EXCLUSIVITÉ / ZINÉDINE ZIDANE :
« Capable de relever ce défi »
Quelques jours après l’annonce de sa prochaine retraite, Zinédine Zidane est revenu sur zidane.fr sur sa fin de saison. Le meneur de jeu des Bleus ne veut pas entendre parler de jubilé à Bernabeu ou au Stade de France. Seulement du Mondial.
Zinédine Zidane, après avoir annoncé publiquement la fin de votre carrière après la Coupe du Monde puis après avoir dit au revoir à la presse espagnole, vous teniez à préciser que ce n’était pas encore vos adieux…
J’espère, comme tout le monde, faire mes adieux le 9 juillet. Mais je voulais simplement dire que la saison à venir se fera sans moi. C’était le message que j’avais envie de faire passer avant cette Coupe du Monde pour ne penser qu’à cela. Il ne faut pas croire que l’annonce de ma fin de carrière va me démotiver. Bien au contraire. C’est un soulagement pour moi de m’être exprimé sur ce sujet. Je me dis que j’ai cette Coupe du Monde en point de mire et que c’est l’objectif qui me reste à atteindre.
Avez-vous été ému par la standing-ovation réservée par les journalistes espagnols ?
Oui. Ça m’a touché de voir tout ce monde pour une conférence de presse. Cela veut dire que les gens ont prêté attention à ce que j’avais à leur dire.
Beaucoup de témoignages insistent sur votre personnalité qui n’a pas changé en dix-sept ans de carrière…
C’est surtout important par rapport à ma famille, à mes parents et à l’éducation que j’ai eue. La personne, c’est ce qui reste. Le joueur de foot, il passe et il s’en va. Le plus important, c’est qu’on se souvienne de moi en tant qu’homme et en tant que personne respectable.
« Que je sois à 100% de mes possibilités »
Vous avez tout gagné. Q’est-ce qui vous pousse encore à vouloir disputer cette Coupe du Monde ?
Je ne sais pas. Quelque part, je me dis que ce n’est pas le hasard de finir ma carrière lors du Mondial.
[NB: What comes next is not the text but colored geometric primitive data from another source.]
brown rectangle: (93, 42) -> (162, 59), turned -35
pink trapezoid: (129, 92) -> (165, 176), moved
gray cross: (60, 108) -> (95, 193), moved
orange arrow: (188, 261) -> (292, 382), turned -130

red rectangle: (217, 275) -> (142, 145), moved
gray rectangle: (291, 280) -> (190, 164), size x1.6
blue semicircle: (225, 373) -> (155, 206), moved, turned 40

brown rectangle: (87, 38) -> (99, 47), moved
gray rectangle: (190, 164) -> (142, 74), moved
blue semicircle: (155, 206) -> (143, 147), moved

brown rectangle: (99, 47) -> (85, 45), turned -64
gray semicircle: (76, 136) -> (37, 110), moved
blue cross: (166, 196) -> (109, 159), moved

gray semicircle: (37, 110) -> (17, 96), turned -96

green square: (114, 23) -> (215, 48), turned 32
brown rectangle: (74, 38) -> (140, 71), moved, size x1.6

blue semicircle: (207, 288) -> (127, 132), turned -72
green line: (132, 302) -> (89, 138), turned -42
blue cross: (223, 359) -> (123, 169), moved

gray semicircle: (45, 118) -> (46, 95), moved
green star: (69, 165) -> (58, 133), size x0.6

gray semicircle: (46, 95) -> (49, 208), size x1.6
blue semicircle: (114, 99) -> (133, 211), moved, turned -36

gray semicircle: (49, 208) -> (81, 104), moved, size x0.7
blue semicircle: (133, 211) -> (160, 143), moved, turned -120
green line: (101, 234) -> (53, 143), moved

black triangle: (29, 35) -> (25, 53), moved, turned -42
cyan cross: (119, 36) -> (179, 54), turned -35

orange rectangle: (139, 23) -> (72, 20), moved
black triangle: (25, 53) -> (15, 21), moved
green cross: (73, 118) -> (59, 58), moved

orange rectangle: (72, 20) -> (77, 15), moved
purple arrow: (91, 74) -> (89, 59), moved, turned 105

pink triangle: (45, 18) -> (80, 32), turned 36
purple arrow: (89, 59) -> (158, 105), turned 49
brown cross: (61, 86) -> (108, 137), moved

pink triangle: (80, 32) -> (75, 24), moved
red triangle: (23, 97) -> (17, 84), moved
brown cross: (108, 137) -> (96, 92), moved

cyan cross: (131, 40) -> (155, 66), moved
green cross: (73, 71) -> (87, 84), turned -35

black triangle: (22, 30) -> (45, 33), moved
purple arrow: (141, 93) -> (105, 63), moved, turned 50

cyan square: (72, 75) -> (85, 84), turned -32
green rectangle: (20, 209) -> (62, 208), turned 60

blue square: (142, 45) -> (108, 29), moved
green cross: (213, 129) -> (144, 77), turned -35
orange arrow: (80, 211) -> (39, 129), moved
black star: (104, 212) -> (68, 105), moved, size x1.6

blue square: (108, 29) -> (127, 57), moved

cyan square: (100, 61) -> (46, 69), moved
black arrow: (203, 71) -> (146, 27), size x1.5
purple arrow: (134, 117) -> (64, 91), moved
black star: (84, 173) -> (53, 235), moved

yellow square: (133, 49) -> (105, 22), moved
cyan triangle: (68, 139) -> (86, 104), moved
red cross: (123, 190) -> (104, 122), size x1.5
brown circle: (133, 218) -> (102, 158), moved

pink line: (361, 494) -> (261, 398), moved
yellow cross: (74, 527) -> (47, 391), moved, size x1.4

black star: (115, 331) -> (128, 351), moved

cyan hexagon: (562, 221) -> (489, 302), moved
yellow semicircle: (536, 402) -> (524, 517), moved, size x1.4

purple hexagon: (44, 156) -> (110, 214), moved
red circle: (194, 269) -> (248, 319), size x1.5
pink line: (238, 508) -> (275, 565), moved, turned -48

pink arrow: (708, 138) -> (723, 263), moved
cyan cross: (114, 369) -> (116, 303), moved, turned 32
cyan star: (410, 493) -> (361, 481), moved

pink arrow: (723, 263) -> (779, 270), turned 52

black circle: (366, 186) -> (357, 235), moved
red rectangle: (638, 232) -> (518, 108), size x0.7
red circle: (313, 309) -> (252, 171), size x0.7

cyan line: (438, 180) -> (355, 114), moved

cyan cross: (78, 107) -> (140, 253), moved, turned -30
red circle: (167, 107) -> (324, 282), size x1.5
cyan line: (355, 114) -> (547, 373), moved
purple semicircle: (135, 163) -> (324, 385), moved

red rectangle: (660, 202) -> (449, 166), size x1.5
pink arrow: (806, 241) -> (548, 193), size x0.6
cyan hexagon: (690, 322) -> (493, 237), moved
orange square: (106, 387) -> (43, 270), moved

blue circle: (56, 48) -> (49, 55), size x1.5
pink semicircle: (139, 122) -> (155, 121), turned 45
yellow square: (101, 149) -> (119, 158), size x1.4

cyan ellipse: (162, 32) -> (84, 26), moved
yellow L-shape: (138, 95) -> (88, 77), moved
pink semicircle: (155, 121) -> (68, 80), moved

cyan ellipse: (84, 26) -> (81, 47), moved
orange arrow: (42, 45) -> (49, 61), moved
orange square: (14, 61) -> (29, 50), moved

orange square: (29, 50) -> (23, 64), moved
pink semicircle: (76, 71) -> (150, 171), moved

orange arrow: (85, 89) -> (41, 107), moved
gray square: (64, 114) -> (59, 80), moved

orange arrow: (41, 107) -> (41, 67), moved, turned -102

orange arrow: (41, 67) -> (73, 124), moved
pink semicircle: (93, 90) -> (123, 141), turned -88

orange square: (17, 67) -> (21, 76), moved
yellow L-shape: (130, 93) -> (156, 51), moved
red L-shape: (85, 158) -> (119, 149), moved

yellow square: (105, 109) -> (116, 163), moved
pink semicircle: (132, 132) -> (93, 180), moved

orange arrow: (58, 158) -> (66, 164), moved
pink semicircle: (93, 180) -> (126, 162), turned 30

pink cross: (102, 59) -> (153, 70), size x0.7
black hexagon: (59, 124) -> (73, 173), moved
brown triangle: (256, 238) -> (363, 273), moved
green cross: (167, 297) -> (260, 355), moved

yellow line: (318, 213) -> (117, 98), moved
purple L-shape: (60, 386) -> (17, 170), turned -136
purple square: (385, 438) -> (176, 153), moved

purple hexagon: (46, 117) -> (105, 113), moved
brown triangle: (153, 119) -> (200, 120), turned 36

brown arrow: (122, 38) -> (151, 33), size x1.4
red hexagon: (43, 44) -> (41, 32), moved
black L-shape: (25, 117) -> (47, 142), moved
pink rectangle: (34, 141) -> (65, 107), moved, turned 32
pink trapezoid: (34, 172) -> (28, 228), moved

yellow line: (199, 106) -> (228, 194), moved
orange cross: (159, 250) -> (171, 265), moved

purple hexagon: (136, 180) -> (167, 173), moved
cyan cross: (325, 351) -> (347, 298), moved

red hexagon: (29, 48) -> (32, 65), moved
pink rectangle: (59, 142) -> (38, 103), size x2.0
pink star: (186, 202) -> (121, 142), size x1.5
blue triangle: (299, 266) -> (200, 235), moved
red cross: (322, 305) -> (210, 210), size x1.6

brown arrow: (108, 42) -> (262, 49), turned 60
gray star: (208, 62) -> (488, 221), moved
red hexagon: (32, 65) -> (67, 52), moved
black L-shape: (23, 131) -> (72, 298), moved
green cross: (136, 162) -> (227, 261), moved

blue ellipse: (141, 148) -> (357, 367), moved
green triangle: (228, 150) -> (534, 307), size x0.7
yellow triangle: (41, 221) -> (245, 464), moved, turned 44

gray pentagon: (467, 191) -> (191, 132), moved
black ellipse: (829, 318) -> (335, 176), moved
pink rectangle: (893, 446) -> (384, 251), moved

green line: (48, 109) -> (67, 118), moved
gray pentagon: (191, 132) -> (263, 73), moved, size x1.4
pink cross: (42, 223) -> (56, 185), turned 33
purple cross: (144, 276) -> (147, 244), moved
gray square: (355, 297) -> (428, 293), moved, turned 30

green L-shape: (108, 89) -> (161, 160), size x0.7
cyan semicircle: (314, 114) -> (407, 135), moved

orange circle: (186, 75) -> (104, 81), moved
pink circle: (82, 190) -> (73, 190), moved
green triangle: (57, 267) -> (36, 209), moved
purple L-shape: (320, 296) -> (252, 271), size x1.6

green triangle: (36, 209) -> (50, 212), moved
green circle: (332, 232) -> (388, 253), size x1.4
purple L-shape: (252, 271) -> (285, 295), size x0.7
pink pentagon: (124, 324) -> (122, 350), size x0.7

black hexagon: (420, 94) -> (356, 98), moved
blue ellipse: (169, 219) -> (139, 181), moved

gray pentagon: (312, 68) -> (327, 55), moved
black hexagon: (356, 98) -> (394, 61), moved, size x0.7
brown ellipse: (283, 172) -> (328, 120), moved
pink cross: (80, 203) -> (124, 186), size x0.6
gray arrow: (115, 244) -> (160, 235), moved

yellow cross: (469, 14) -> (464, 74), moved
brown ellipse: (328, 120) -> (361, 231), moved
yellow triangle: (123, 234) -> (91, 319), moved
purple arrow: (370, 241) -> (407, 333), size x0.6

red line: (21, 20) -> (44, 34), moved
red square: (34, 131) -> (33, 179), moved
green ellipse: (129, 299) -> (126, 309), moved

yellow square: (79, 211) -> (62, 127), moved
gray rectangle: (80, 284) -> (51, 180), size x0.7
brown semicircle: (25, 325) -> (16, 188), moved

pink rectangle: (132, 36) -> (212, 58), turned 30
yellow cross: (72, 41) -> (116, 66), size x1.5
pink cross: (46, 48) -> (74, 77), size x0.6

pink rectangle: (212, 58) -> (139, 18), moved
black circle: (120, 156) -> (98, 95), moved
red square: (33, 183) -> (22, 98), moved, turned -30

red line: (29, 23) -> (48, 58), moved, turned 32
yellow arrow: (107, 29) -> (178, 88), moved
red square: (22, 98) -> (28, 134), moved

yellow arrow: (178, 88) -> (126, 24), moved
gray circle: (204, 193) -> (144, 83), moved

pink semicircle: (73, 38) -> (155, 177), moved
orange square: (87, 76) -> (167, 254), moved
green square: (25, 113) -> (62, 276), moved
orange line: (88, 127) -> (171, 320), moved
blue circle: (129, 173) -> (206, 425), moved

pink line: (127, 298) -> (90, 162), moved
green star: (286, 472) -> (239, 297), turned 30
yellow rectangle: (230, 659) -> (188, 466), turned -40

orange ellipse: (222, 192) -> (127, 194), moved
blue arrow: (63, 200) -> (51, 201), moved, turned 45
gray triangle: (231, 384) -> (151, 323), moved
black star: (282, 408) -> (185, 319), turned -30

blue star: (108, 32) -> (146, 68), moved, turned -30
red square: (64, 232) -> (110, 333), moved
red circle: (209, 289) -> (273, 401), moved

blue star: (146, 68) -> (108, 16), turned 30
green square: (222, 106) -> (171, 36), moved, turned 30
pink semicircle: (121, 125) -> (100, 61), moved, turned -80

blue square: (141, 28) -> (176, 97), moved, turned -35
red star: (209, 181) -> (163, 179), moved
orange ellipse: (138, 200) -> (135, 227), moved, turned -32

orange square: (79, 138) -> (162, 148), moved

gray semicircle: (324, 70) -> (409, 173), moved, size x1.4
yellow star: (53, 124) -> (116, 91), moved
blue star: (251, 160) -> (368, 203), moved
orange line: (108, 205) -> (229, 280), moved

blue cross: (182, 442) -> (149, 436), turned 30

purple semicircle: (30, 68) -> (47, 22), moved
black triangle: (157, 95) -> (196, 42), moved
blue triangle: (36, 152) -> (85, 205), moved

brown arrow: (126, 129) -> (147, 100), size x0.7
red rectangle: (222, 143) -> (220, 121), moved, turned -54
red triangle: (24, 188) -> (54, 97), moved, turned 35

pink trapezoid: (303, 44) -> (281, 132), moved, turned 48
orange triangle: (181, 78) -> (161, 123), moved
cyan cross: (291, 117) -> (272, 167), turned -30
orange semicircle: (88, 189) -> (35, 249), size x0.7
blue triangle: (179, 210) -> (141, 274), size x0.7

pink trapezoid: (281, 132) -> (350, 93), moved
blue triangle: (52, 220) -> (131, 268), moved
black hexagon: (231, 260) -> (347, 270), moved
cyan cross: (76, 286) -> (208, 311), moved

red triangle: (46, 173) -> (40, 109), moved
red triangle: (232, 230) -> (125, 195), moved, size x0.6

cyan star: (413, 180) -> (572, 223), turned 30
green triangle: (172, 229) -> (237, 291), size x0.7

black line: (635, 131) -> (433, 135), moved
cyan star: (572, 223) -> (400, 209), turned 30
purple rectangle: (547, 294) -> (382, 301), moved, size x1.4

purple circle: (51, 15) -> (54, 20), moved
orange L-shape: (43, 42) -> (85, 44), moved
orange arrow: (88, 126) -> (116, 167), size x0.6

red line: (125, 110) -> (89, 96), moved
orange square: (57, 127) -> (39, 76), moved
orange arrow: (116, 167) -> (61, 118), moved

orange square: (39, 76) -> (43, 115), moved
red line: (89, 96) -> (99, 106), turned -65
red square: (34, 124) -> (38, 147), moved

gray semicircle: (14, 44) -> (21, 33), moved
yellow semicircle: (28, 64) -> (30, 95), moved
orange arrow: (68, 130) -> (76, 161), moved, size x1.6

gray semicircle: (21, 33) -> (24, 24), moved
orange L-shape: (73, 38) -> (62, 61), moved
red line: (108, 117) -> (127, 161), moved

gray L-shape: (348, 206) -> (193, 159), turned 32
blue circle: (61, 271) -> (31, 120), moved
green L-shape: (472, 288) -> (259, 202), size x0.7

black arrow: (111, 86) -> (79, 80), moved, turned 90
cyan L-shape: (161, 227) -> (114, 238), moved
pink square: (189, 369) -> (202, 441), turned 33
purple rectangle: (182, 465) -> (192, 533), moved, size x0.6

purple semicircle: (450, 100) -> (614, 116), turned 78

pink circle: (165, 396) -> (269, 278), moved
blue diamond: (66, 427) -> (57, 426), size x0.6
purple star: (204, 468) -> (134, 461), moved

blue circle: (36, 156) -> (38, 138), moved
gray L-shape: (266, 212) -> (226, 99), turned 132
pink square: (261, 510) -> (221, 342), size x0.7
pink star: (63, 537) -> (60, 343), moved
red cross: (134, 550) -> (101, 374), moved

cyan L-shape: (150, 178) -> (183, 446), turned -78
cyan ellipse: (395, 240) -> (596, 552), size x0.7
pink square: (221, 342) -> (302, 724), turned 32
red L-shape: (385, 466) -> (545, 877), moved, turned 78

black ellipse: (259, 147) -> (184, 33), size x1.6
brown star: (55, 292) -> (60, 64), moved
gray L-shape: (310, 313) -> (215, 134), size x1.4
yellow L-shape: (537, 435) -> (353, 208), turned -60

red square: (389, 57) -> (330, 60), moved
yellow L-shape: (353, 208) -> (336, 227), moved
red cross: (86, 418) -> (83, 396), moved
Je vais donc essayer de me concentrer et de me préparer comme j’ai pu le faire en 1998 et en 2000. Et je me dis qu’il y a quelque chose à faire. Ce qui est important, c’est que je n’ai pas de pépins physiques. Que je sois à 100% de mes possibilités. Si c’est le cas, je ferai quelque chose de grand dans cette Coupe du Monde.
Avez-vous géré votre physique cette saison ?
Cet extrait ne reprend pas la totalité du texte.